This is why I do not regard financial planning as a legitimate
profession. No more than product distributors it seems.

And here is no binding code of ethics. Worse than real estate agents.

(present company excepted of course)

Ext User(Fitzroy)
04-02-2006, 10:09 PM
"sarge" <sarge@nolongerinuse.com.au> wrote in message
news:43e46ad8$1@news1.veridas.net...
> Andrew Gabb wrote:
> > Travis Morien wrote:
> >
> >> I made the claim that the FPA is nothing more than a trade association
> >> whose primary allegiance is to members and who thus doesn't want to
> >> offend those it represents by making overtly negative comments about
> >
> >
> > FWIW, Travis, this is why such organisations exist. Why should an
> > organisation whose funding comes from its members do anything else, even
> > though many such organisations make claims otherwise, and even include
> > it in their constitutions (which could cause an interesting
> > constitutional problem for them one day - but that's a different issue).
> >
> > The code of ethics of such organisations tends to reinforce this. Ethics
> > is not about being a good person (as many folks think), but about not
> > giving the profession a bad name, and not crapping on your colleagues
> > (or dobbing them in, for that matter).
> >
> > If the FPA tends to protect 'bad' members, this probably reflects the
> > membership profile, and implies that a majority of the members are
> > probably 'bad'. (On a relatively low sample in my own experience, this
> > is the case.) If this wasn't so, the executive would have been dumped by
> > now. If this wasn't so, the FPA would want to dump the bad eggs, because
> > they're bad for the organisation and the majority of its members.
> >
> > Andrew
> Andrew,
>
> Don't know that the term "bad" is appropriate for the majority of
> financial planners. Apathetic is a term I would use.
>



I'd stick with "bad".

Ext User(Lionel)
06-02-2006, 10:28 AM
Travis Morien wrote:
> See also http://www.moneymanagement.com.au/articles/5e/0c03c35e.asp for
> some of the remarks by the FPA which the AIOFP was objecting to.
>
> -----
>
> The Financial Planning Association (FPA), meanwhile, has said that the
> ultimate responsibility for any money lost through products associated
> with Westpoint lies with investors, not financial planners.
>
> "All financial advisers have a duty to know their client and make
> appropriate advice, which investors accept when they sign off on the
> recommendation."
>
> "Advisers give the options but clients make the choices. If a [client]
> is not confident they can always get a second opinion."
>
> ------
>
> My jaw dropped when I read those remarks. Of course financial planners
> have a responsibility to do proper research of their recommendations
> and have a certain amount of responsibility for the outcome.


[snip]

I'm glad to see these comments. I think the same goes for accountants.
There are so many people out there who don't have much
accounting/financial knowledge and so they take there tax affairs to a
professional so that they can have the confidence that it will get done
properly, but at the end of the day it is said that the customer signs
off and it is ultimately their responsibility. How about those who can't
understand most of what gets submitted to the ATO?

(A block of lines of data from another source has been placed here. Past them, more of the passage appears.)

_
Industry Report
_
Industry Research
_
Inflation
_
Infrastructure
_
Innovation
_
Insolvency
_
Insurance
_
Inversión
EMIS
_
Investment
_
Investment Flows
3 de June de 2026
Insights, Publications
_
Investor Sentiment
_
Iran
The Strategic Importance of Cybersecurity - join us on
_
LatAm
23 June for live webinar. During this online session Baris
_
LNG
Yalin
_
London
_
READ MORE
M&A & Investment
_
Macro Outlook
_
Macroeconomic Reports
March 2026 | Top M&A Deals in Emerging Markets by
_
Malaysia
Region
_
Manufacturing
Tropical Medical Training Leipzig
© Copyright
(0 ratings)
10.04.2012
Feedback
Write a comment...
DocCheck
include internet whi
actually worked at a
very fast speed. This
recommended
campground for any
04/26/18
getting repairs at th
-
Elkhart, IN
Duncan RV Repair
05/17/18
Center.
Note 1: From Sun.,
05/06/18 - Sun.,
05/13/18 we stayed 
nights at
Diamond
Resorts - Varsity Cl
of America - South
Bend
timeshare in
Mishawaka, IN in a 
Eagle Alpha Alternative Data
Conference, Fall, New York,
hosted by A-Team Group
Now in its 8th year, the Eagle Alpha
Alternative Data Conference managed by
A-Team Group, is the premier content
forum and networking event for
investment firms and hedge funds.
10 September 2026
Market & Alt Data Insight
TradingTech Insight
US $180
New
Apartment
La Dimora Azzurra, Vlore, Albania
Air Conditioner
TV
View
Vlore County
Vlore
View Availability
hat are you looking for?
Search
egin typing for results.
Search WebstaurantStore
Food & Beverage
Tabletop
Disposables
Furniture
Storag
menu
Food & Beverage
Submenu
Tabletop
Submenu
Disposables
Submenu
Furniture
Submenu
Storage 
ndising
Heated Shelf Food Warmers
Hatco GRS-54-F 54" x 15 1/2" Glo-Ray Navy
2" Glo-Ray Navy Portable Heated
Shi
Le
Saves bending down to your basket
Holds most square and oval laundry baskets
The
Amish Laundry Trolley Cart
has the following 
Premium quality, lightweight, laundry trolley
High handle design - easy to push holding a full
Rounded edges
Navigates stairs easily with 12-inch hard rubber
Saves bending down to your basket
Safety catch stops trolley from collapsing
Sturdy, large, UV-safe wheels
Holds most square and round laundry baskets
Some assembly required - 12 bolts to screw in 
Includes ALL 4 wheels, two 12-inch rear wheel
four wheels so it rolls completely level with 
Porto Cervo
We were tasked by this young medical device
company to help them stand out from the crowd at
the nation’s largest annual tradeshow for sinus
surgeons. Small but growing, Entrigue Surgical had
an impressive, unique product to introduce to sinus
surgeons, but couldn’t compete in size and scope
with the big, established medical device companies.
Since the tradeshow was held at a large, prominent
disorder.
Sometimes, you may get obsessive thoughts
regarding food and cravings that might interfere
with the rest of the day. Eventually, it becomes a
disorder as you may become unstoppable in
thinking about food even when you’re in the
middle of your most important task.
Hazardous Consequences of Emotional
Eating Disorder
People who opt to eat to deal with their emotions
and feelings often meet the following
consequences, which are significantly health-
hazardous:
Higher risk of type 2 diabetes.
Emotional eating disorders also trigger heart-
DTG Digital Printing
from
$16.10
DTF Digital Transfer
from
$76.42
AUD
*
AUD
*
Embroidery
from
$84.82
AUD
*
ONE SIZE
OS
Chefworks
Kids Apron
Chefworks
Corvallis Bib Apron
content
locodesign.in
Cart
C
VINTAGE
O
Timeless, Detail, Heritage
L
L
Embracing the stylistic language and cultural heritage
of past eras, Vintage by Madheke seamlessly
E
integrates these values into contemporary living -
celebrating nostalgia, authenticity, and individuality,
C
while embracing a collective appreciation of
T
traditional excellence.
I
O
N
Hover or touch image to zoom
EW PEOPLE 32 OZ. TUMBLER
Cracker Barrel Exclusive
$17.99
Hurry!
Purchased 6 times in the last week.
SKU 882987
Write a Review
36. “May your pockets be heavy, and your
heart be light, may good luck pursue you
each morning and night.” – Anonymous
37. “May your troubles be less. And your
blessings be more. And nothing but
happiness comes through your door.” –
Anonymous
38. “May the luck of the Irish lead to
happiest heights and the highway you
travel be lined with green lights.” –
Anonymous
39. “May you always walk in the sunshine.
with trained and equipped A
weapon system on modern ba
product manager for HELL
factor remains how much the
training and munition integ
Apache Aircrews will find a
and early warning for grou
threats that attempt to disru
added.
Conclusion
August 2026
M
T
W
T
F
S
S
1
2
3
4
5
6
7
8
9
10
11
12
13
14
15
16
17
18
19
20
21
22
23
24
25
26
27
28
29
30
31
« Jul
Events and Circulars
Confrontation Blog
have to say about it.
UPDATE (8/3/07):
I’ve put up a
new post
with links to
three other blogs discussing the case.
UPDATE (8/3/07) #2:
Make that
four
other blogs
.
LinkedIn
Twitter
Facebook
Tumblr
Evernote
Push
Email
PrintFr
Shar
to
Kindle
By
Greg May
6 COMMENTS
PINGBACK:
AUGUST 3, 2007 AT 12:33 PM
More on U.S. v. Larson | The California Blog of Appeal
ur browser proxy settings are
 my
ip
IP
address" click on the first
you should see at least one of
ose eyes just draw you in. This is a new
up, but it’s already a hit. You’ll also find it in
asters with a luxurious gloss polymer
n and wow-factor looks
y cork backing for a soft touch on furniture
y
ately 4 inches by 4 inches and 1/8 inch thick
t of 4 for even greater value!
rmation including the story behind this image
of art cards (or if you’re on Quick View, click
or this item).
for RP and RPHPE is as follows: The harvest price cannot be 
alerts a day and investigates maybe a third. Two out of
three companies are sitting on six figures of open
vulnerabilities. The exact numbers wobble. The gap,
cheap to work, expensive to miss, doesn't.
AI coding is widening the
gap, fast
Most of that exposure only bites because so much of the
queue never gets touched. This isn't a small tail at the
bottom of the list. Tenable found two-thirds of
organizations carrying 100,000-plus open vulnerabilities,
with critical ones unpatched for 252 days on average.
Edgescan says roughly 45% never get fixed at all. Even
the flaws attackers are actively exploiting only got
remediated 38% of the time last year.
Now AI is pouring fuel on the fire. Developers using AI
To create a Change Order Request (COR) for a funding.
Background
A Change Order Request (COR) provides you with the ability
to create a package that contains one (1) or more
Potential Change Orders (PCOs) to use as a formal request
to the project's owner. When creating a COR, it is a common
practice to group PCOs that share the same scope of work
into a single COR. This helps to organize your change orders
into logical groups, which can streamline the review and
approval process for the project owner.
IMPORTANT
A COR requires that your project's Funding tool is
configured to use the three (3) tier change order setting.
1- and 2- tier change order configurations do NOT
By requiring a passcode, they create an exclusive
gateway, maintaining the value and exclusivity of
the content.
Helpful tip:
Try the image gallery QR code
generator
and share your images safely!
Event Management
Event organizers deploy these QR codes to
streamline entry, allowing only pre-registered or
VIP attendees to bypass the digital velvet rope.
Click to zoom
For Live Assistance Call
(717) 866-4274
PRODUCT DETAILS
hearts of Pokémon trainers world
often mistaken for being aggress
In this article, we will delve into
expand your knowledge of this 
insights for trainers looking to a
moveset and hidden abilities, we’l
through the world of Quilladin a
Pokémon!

I also agree that the customer should take responsibility also, but
there needs to be a reasonable balance.

Lionel.

Ext User(Andrew Gabb)
06-02-2006, 11:18 PM
Travis Morien wrote:
> The financial planning profession really does need a good watchdog to
> kick the bad apples out. They need to make strong statements about the
> need for advisors to accept fiducuary responsibility and abolish the
> product salesman mindset entirely, including coming out with very
> strong statements in favour of fee for service and discouraging
> commissions. The FPA is not, and never can be, such an organisation.
> They should make this clear to the public so that the public is not
> lulled into a false sense of security about the level of protection
> that comes with only dealing with FPA members.

Why should they, Travis? It's in the FPA'a interest and those of
their members *not* to do this, surely.

If you were part of a competing organisation, of course, and could
show that the claims were untrue, you could give them a really hard
time. Of course, advertising is fairly careful in these areas - they
tend to imply rather than state superiority.

Andrew
--
Andrew Gabb
email: agabb@tpgi.com.au Adelaide, South Australia
phone: +61 8 8342-1021, fax: +61 8 8269-3280
-----

Ext User(Andrew Gabb)
06-02-2006, 11:46 PM
sarge wrote:
> Don't know that the term "bad" is appropriate for the majority of
> financial planners. Apathetic is a term I would use.

I deliberately used 'bad' (in quotes) to cover a multitude of sins,
both separately and in combination. Apathetic wasn't one of them.
They did include incompetent, partial, corrupt, crooked, and predatory.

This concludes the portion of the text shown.